Heinsheimer entstammte einer jüdischen Familie aus Bretten. Zwei seiner jüngeren Geschwister wanderten in den 1850er-Jahren in die USA aus, wo Juden als gleichberechtigte Staatsbürger bessere Arbeitsbedingungen hatten. Max blieb in Deutschland und hatte Glück: Nach dem Jurastudium an der Universität Heidelberg absolvierte er sein Referendariat in Freiburg im Breisgau. Die 1862 im Großherzogtum Baden gesetzlich festgelegte Gleichberechtigung der Juden erlaubte ihm den Weg in den Staatsdienst, was seinem Vater als Jurist noch verwehrt gewesen war. Enthusiastisch feierte Max Heinsheimer in einer Rede vor der jüdischen Gemeinde in Freiburg 1863 diese Gleichstellung zusammen mit dem 50-jährigen Jubiliäum der Völkerschlacht bei Leipzig.

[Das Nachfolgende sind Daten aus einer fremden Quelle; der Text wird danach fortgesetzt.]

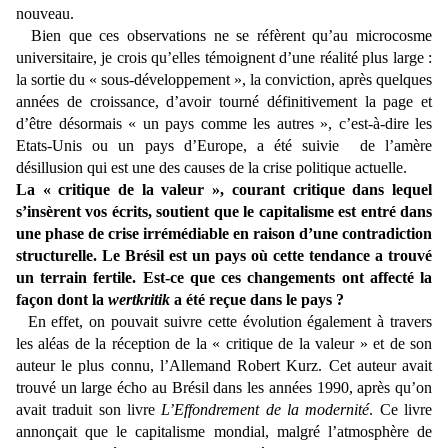
nouveau.
Bien que ces observations ne se réfèrent qu’au microcosme
universitaire, je crois qu’elles témoignent d’une réalité plus large :
la sortie du « sous-développement », la conviction, après quelques
années de croissance, d’avoir tourné définitivement la page et
d’être désormais « un pays comme les autres », c’est-à-dire les
Etats-Unis ou un pays d’Europe, a été suivie de l’amère
désillusion qui est une des causes de la crise politique actuelle.
La « critique de la valeur », courant critique dans lequel
s’insèrent vos écrits, soutient que le capitalisme est entré dans
une phase de crise irrémédiable en raison d’une contradiction
structurelle. Le Brésil est un pays où cette tendance a trouvé
un terrain fertile. Est-ce que ces changements ont affecté la
façon dont la
wertkritik
a été reçue dans le pays ?
En effet, on pouvait suivre cette évolution également à travers
les aléas de la réception de la « critique de la valeur » et de son
auteur le plus connu, l’Allemand Robert Kurz. Cet auteur avait
trouvé un large écho au Brésil dans les années 1990, après qu’on
avait traduit son livre
L’Effondrement de la modernité
. Ce livre
annonçait que le capitalisme mondial, malgré l’atmosphère de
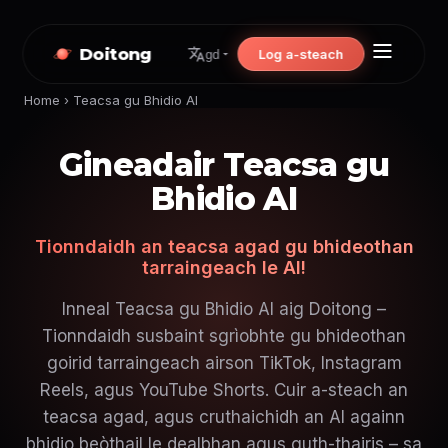
Doitong
Log a-steach
gd
Home
›
Teacsa gu Bhidio AI
Gineadair Teacsa gu
Bhidio AI
Tionndaidh an teacsa agad gu bhideothan
tarraingeach le AI!
Inneal Teacsa gu Bhidio AI aig Doitong –
Tionndaidh susbaint sgrìobhte gu bhideothan
goirid tarraingeach airson TikTok, Instagram
Reels, agus YouTube Shorts. Cuir a-steach an
teacsa agad, agus cruthaichidh an AI againn
bhidio beòthail le dealbhan agus guth-thairis – sa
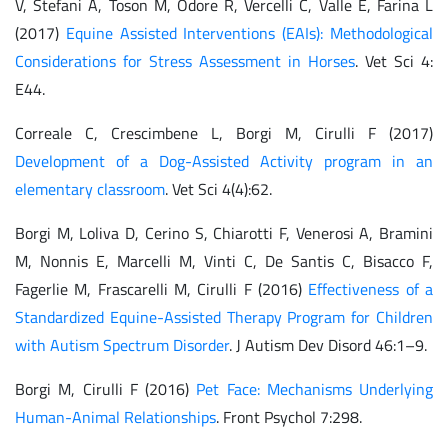
V, Stefani A, Toson M, Odore R, Vercelli C, Valle E, Farina L
(2017)
Equine Assisted Interventions (EAIs): Methodological
Considerations for Stress Assessment in Horses
. Vet Sci 4:
E44.
Correale C, Crescimbene L, Borgi M, Cirulli F (2017)
Development of a Dog-Assisted Activity program in an
elementary classroom
. Vet Sci 4(4):62.
Borgi M, Loliva D, Cerino S, Chiarotti F, Venerosi A, Bramini
M, Nonnis E, Marcelli M, Vinti C, De Santis C, Bisacco F,
Fagerlie M, Frascarelli M, Cirulli F (2016)
Effectiveness of a
Standardized Equine-Assisted Therapy Program for Children
with Autism Spectrum Disorder
. J Autism Dev Disord 46:1–9.
Borgi M, Cirulli F (2016)
Pet Face: Mechanisms Underlying
Human-Animal Relationships
. Front Psychol 7:298.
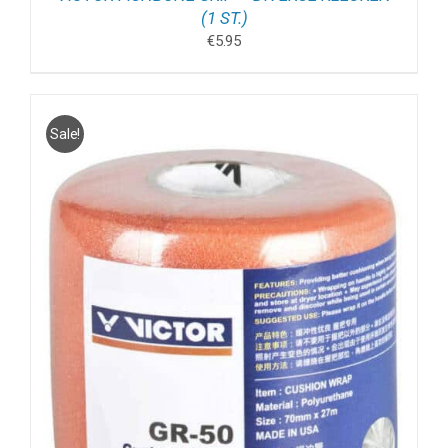
(1 ST.)
€
5.95
Sale!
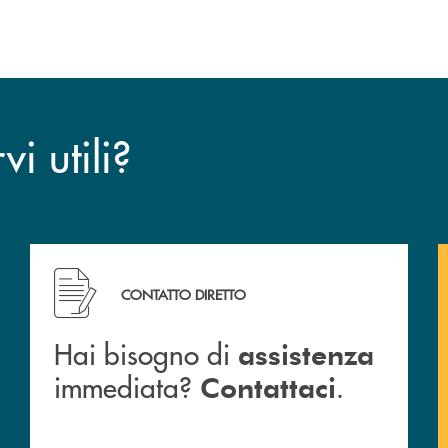
dell’operazione.
i utili?
CONTATTO DIRETTO
Hai bisogno di
assistenza
immediata?
.
Contattaci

Im Folgejahr arbeite Heinsheimer als Sekretär am Freiburger Hofgericht und bis 1868 in Lörrach als Kreisgerichtsassessor. Nach der Gründung des Deutschen Reiches 1871 war er zunächst als Kreisgerichtsrat in Mannheim tätig, wo er sich als Nationalliberaler für die Lokalpolitik engagierte. 1879 wechselte er nach Karlsruhe ans Oberlandesgericht. Als Herausgeber der Zeitschrift für Französisches Zivilrecht veröffentlichte er Aufsätze zum badischen, französischen und englischen Recht. Er wirkte auch bei den Vorarbeiten zum Bürgerlichen Gesetzbuch mit. Sein ältester Sohn, der Jurist Karl Heinsheimer (1869–1929), sollte später als Universitätsprofessor in Heidelberg das Seminar für internationales Wirtschaftsrecht gründen.

Vor einigen Jahren stieß ich In einem Privatnachlass in Freiburg auf einen Briefumschlag mit einem Foto und Abschiedsgedicht Heinsheimers vom 20. August 1868 an Johanna Pflüger (geb. Müller). Zusammen mit ihrem Ehemann Marcus Pflüger führte sie in Lörrach das Gasthaus zum Hirschen, wo Heinsheimer Tischabonnent war. In höchsten Tönen lobt er die Gastfreundschaft des „Mütterlein“ und ihren Oberländer Wein. Auch schreibt er: „Ich hab so gern die grüne Au / statt Akten im Gesicht“. Die grüne Au ist womöglich eine Anspielung auf Psalm 23 („Der Herr ist mein Hirte / mir wird nichts mangeln. / Er weidet mich auf einer grünen Aue / und führet mich zum frischen Wasser“).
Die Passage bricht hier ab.